• **Work item**
Every single entry should be printed exactly.

------------------------------

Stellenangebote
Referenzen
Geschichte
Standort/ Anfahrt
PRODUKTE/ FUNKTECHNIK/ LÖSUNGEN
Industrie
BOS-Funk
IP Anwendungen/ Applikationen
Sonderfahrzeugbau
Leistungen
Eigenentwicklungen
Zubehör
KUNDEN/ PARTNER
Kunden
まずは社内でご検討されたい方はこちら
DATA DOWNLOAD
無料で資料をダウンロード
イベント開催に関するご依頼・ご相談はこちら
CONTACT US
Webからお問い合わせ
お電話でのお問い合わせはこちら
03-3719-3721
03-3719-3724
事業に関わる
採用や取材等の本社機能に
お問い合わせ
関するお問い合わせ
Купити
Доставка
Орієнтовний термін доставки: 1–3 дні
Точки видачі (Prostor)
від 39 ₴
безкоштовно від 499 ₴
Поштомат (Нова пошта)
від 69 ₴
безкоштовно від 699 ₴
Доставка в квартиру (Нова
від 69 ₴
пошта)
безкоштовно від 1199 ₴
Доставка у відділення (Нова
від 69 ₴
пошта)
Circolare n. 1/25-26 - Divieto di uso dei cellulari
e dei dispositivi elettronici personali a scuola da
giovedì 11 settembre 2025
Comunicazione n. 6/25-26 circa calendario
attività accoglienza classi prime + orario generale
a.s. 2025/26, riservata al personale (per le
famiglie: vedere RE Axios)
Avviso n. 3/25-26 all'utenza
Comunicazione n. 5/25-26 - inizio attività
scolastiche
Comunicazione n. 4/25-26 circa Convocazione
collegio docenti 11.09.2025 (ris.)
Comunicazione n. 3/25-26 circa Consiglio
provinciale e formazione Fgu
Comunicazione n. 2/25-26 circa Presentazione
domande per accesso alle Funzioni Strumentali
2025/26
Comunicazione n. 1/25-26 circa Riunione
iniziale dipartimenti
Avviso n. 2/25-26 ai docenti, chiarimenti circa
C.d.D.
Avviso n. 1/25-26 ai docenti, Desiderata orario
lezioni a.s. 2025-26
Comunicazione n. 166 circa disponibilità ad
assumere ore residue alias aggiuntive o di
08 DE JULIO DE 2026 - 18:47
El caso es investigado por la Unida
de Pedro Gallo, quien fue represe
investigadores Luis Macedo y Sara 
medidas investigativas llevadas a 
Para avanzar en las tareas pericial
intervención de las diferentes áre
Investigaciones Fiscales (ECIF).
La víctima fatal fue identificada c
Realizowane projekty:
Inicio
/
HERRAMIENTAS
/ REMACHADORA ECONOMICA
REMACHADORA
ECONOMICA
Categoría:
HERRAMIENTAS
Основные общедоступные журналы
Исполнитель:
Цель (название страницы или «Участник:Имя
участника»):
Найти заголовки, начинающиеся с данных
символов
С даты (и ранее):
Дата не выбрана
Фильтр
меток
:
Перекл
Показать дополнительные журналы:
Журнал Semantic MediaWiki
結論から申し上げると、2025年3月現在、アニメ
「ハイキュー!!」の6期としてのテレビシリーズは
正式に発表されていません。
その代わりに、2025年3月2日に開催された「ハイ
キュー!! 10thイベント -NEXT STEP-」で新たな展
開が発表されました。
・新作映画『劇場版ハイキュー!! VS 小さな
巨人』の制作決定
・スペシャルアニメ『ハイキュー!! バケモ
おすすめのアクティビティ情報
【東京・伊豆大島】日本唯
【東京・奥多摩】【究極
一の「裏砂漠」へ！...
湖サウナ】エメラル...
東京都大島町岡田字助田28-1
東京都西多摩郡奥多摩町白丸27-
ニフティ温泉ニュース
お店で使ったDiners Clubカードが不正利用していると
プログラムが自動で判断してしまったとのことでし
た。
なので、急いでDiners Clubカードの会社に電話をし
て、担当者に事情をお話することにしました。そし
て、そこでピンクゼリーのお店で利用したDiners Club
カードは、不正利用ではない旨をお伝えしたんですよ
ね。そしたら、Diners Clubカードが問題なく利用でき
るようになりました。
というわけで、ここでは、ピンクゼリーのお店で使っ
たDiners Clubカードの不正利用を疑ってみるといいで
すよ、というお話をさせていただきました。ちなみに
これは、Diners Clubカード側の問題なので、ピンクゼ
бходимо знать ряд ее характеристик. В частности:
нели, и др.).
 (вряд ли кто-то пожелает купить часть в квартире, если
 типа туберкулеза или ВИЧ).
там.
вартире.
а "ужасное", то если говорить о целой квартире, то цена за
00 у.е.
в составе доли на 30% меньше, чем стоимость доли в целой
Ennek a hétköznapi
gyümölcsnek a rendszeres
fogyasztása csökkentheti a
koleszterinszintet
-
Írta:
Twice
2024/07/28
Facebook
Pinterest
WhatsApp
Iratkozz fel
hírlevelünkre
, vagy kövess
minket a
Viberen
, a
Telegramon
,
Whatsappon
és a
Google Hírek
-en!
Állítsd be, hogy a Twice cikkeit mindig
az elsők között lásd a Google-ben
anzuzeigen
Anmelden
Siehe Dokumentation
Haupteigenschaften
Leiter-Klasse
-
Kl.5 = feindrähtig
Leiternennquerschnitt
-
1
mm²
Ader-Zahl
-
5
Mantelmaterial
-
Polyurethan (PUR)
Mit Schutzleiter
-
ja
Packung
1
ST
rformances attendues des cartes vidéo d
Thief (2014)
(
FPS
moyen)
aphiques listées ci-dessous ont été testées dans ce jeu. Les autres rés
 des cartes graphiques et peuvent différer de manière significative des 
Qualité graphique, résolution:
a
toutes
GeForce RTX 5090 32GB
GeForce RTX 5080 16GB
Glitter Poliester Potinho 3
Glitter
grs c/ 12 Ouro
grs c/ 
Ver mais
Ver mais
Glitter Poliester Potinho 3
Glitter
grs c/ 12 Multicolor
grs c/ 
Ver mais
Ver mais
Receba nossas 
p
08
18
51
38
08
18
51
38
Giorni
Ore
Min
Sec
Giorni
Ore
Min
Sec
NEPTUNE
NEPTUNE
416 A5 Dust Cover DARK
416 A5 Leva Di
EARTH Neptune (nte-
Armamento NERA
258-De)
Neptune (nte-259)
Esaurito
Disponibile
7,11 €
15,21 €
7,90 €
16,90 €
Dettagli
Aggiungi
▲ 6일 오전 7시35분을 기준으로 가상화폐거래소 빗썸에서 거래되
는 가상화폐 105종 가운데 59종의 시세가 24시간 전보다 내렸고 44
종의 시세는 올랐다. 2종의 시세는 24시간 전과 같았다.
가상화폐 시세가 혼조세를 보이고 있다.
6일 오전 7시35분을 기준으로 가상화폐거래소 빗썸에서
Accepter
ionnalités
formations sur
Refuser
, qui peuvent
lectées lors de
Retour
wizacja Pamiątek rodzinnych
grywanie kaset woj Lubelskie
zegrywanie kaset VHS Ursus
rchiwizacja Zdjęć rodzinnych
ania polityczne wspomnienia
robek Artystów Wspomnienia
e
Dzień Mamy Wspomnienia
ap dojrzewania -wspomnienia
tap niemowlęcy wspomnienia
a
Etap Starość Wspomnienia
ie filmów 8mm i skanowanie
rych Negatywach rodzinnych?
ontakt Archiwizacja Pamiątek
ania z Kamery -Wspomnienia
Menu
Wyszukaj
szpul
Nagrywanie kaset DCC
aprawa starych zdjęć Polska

------------------------------

• **Answer box**
Stellenangebote
Referenzen
Geschichte
Standort/ Anfahrt
PRODUKTE/ FUNKTECHNIK/ LÖSUNGEN
Industrie
BOS-Funk
IP Anwendungen/ Applikationen
Sonderfahrzeugbau
Leistungen
Eigenentwicklungen
Zubehör
KUNDEN/ PARTNER
Kunden
まずは社内でご検討されたい方はこちら
DATA DOWNLOAD
無料で資料をダウンロード
イベント開催に関するご依頼・ご相談はこちら
CONTACT US
Webからお問い合わせ
お電話でのお問い合わせはこちら
03-3719-3721
03-3719-3724
事業に関わる
採用や取材等の本社機能に
お問い合わせ
関するお問い合わせ
Купити
Доставка
Орієнтовний термін доставки: 1–3 дні
Точки видачі (Prostor)
від 39 ₴
безкоштовно від 499 ₴
Поштомат (Нова пошта)
від 69 ₴
безкоштовно від 699 ₴
Доставка в квартиру (Нова
від 69 ₴
пошта)
безкоштовно від 1199 ₴
Доставка у відділення (Нова
від 69 ₴
пошта)
Circolare n. 1/25-26 - Divieto di uso dei cellulari
e dei dispositivi elettronici personali a scuola da
giovedì 11 settembre 2025
Comunicazione n. 6/25-26 circa calendario
attività accoglienza classi prime + orario generale
a.s. 2025/26, riservata al personale (per le
famiglie: vedere RE Axios)
Avviso n. 3/25-26 all'utenza
Comunicazione n. 5/25-26 - inizio attività
scolastiche
Comunicazione n. 4/25-26 circa Convocazione
collegio docenti 11.09.2025 (ris.)
Comunicazione n. 3/25-26 circa Consiglio
provinciale e formazione Fgu
Comunicazione n. 2/25-26 circa Presentazione
domande per accesso alle Funzioni Strumentali
2025/26
Comunicazione n. 1/25-26 circa Riunione
iniziale dipartimenti
Avviso n. 2/25-26 ai docenti, chiarimenti circa
C.d.D.
Avviso n. 1/25-26 ai docenti, Desiderata orario
lezioni a.s. 2025-26
Comunicazione n. 166 circa disponibilità ad
assumere ore residue alias aggiuntive o di
08 DE JULIO DE 2026 - 18:47
El caso es investigado por la Unida
de Pedro Gallo, quien fue represe
investigadores Luis Macedo y Sara 
medidas investigativas llevadas a 
Para avanzar en las tareas pericial
intervención de las diferentes áre
Investigaciones Fiscales (ECIF).
La víctima fatal fue identificada c
Realizowane projekty:
Inicio
/
HERRAMIENTAS
/ REMACHADORA ECONOMICA
REMACHADORA
ECONOMICA
Categoría:
HERRAMIENTAS
Основные общедоступные журналы
Исполнитель:
Цель (название страницы или «Участник:Имя
участника»):
Найти заголовки, начинающиеся с данных
символов
С даты (и ранее):
Дата не выбрана
Фильтр
меток
:
Перекл
Показать дополнительные журналы:
Журнал Semantic MediaWiki
結論から申し上げると、2025年3月現在、アニメ
「ハイキュー!!」の6期としてのテレビシリーズは
正式に発表されていません。
その代わりに、2025年3月2日に開催された「ハイ
キュー!! 10thイベント -NEXT STEP-」で新たな展
開が発表されました。
・新作映画『劇場版ハイキュー!! VS 小さな
巨人』の制作決定
・スペシャルアニメ『ハイキュー!! バケモ
おすすめのアクティビティ情報
【東京・伊豆大島】日本唯
【東京・奥多摩】【究極
一の「裏砂漠」へ！...
湖サウナ】エメラル...
東京都大島町岡田字助田28-1
東京都西多摩郡奥多摩町白丸27-
ニフティ温泉ニュース
お店で使ったDiners Clubカードが不正利用していると
プログラムが自動で判断してしまったとのことでし
た。
なので、急いでDiners Clubカードの会社に電話をし
て、担当者に事情をお話することにしました。そし
て、そこでピンクゼリーのお店で利用したDiners Club
カードは、不正利用ではない旨をお伝えしたんですよ
ね。そしたら、Diners Clubカードが問題なく利用でき
るようになりました。
というわけで、ここでは、ピンクゼリーのお店で使っ
たDiners Clubカードの不正利用を疑ってみるといいで
すよ、というお話をさせていただきました。ちなみに
これは、Diners Clubカード側の問題なので、ピンクゼ
бходимо знать ряд ее характеристик. В частности:
нели, и др.).
 (вряд ли кто-то пожелает купить часть в квартире, если
 типа туберкулеза или ВИЧ).
там.
вартире.
а "ужасное", то если говорить о целой квартире, то цена за
00 у.е.
в составе доли на 30% меньше, чем стоимость доли в целой
Ennek a hétköznapi
gyümölcsnek a rendszeres
fogyasztása csökkentheti a
koleszterinszintet
-
Írta:
Twice
2024/07/28
Facebook
Pinterest
WhatsApp
Iratkozz fel
hírlevelünkre
, vagy kövess
minket a
Viberen
, a
Telegramon
,
Whatsappon
és a
Google Hírek
-en!
Állítsd be, hogy a Twice cikkeit mindig
az elsők között lásd a Google-ben
anzuzeigen
Anmelden
Siehe Dokumentation
Haupteigenschaften
Leiter-Klasse
-
Kl.5 = feindrähtig
Leiternennquerschnitt
-
1
mm²
Ader-Zahl
-
5
Mantelmaterial
-
Polyurethan (PUR)
Mit Schutzleiter
-
ja
Packung
1
ST
rformances attendues des cartes vidéo d
Thief (2014)
(
FPS
moyen)
aphiques listées ci-dessous ont été testées dans ce jeu. Les autres rés
 des cartes graphiques et peuvent différer de manière significative des 
Qualité graphique, résolution:
a
toutes
GeForce RTX 5090 32GB
GeForce RTX 5080 16GB
Glitter Poliester Potinho 3
Glitter
grs c/ 12 Ouro
grs c/ 
Ver mais
Ver mais
Glitter Poliester Potinho 3
Glitter
grs c/ 12 Multicolor
grs c/ 
Ver mais
Ver mais
Receba nossas 
p
08
18
51
38
08
18
51
38
Giorni
Ore
Min
Sec
Giorni
Ore
Min
Sec
NEPTUNE
NEPTUNE
416 A5 Dust Cover DARK
416 A5 Leva Di
EARTH Neptune (nte-
Armamento NERA
258-De)
Neptune (nte-259)
Esaurito
Disponibile
7,11 €
15,21 €
7,90 €
16,90 €
Dettagli
Aggiungi
▲ 6일 오전 7시35분을 기준으로 가상화폐거래소 빗썸에서 거래되
는 가상화폐 105종 가운데 59종의 시세가 24시간 전보다 내렸고 44
종의 시세는 올랐다. 2종의 시세는 24시간 전과 같았다.
가상화폐 시세가 혼조세를 보이고 있다.
6일 오전 7시35분을 기준으로 가상화폐거래소 빗썸에서
Accepter
ionnalités
formations sur
Refuser
, qui peuvent
lectées lors de
Retour
wizacja Pamiątek rodzinnych
grywanie kaset woj Lubelskie
zegrywanie kaset VHS Ursus
rchiwizacja Zdjęć rodzinnych
ania polityczne wspomnienia
robek Artystów Wspomnienia
e
Dzień Mamy Wspomnienia
ap dojrzewania -wspomnienia
tap niemowlęcy wspomnienia
a
Etap Starość Wspomnienia
ie filmów 8mm i skanowanie
rych Negatywach rodzinnych?
ontakt Archiwizacja Pamiątek
ania z Kamery -Wspomnienia
Menu
Wyszukaj
szpul
Nagrywanie kaset DCC
aprawa starych zdjęć Polska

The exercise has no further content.